No one cared if they donned their gym clothes for meetings, because at least they were clean. And not smelling of sweat and bowels.

“Hey.” He grinned so hard his face hurt. He didn’t think he’d ever been so happy to see them.

“Hey.” Blade’s smile seemed forced, as if it was fighting the dark crescents under his eyes. He held up a plastic bag. “Brought you a souvenir from Alaska.”

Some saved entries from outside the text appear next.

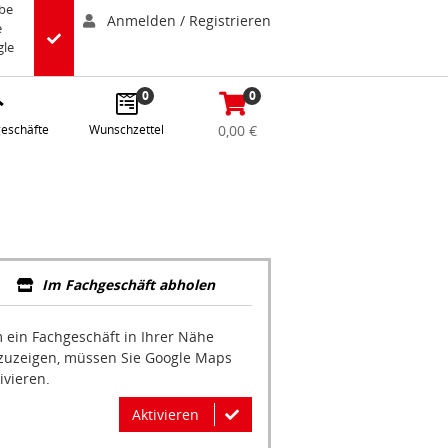
abe
Anmelden / Registrieren
e
gle
0
0
eschäfte
Wunschzettel
0,00 €
Im Fachgeschäft abholen
 ein Fachgeschäft in Ihrer Nähe
zuzeigen, müssen Sie Google Maps
ivieren.
Aktivieren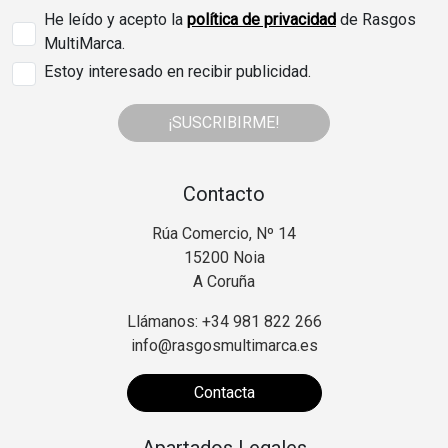
He leído y acepto la
política de privacidad
de Rasgos
MultiMarca.
Estoy interesado en recibir publicidad.
¡SUSCRIBIRME!
Contacto
Rúa Comercio, Nº 14
15200 Noia
A Coruña
Llámanos: +34 981 822 266
info@rasgosmultimarca.es
Contacta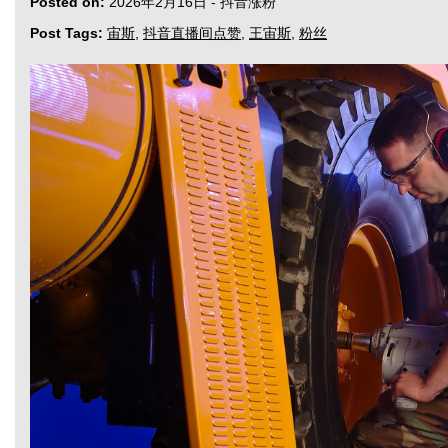
Posted on:
2026年2月16日
-
抖音涨粉
Post Tags:
宙斯
,
抖音直播间点赞
,
王宙斯
,
粉丝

Scotty, her damp ponytail clinging to her neck, rolled her eyes. “It wasn’t my idea, I swear.”

“This ought to be good.” Eagerly, Mace snatched the bag from Blade and peeked inside. An eyeball, inside a clear globe attached to a fine silver chain, looked up at him. Okaaay. “What the hell is it?”

“Dunno,” Blade said. “We found it inside the wendigo’s lair. Probably some sort of talisman.”

“And you thought bringing an unidentified, undoubtedly evil talisman here was a good idea?”

Scotty punched Blade lightly in the shoulder. “I told you we should have given it to Aleka to study.”

Blade shrugged. “I just didn’t want Mace to feel left out of the hunt.”

“Um, thanks, I guess?” Mace tossed the bag onto the couch. He’d definitely give it to Aleka later. Keeping that thing around likely wouldn’t be the smartest move. He knew from experience. A painful, embarrassing one. “So, how did it go?”

Blade and Scotty exchanged glances, but it wasn’t playful or the kind that said, “You go first.” It was more…surreptitious, and Mace’s Spidey-senses tingled.

Had something gone sideways?

“It went the way it usually goes,” Blade said, sounding enough like his usual self that Mace figured he must have read more into their glances than there was. “We kicked ass.”

“We did,” Scotty followed up. “But forget that. How are you? We didn’t get any news until Kynan filled us in. We were worried sick.”

Mace glanced down at his calf. “No big. Leg is almost better.”

“When did you get released from the hospital?” Blade opened the fridge and tossed a water bottle to Scotty before opening his own.

“I just got home.” A low, throbbing pulse in his thigh told him he’d been standing too long, so he hobbled over to the couch before his heart rate ramped up from the pain. “And dude, you’ll never guess who Raika brought into the ER.”

Blade flung his go-bag onto the floor. “Who?”

He drew out the anticipation by chugging half his water. He’d always liked a side of drama the way everyone else liked a side of fries. “Gabriel.”